▸ Directions for this task
Exclude the pictures, then repeat the remaining data exactly.

── Record set ──

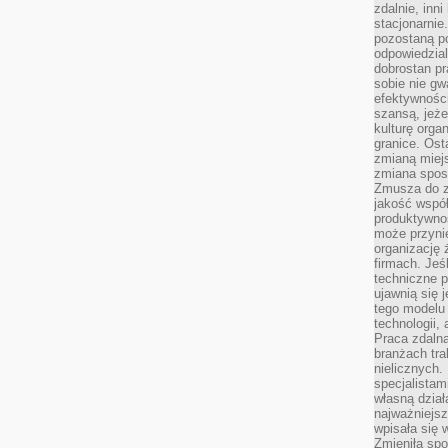
zdalnie, inn
stacjonarni
pozostaną po
odpowiedzial
dobrostan p
sobie nie gw
efektywnośc
szansą, jeże
kulturę orga
granice. Ost
zmianą miej
zmiana sposo
Zmusza do z
jakość współp
produktywnoś
może przyni
organizację ż
firmach. Jeś
techniczne p
ujawnią się 
tego modelu
technologii, 
Praca zdalna
branżach tra
nielicznych.
specjalista
własną dział
najważniejsz
wpisała się 
Zmieniła spo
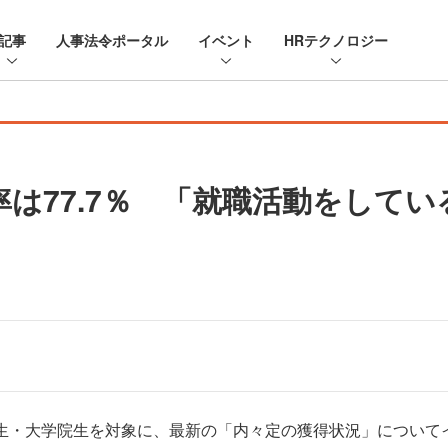
記事
人事法令ポータル
イベント
HRテクノロジー
は77.7％ 「就職活動をしている
学生・大学院生を対象に、最新の「内々定の獲得状況」について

───

▸ Result below
zdalnie, inn
stacjonarni
pozostaną po
odpowiedzial
dobrostan p
sobie nie gw
efektywnośc
szansą, jeże
kulturę orga
granice. Ost
zmianą miej
zmiana sposo
Zmusza do z
jakość współp
produktywnoś
może przyni
organizację ż
firmach. Jeś
techniczne p
ujawnią się 
tego modelu
technologii, 
Praca zdalna
branżach tra
nielicznych.
specjalista
własną dział
najważniejsz
wpisała się 
Zmieniła spo
記事
人事法令ポータル
イベント
HRテクノロジー
は77.7％ 「就職活動をしている
学生・大学院生を対象に、最新の「内々定の獲得状況」について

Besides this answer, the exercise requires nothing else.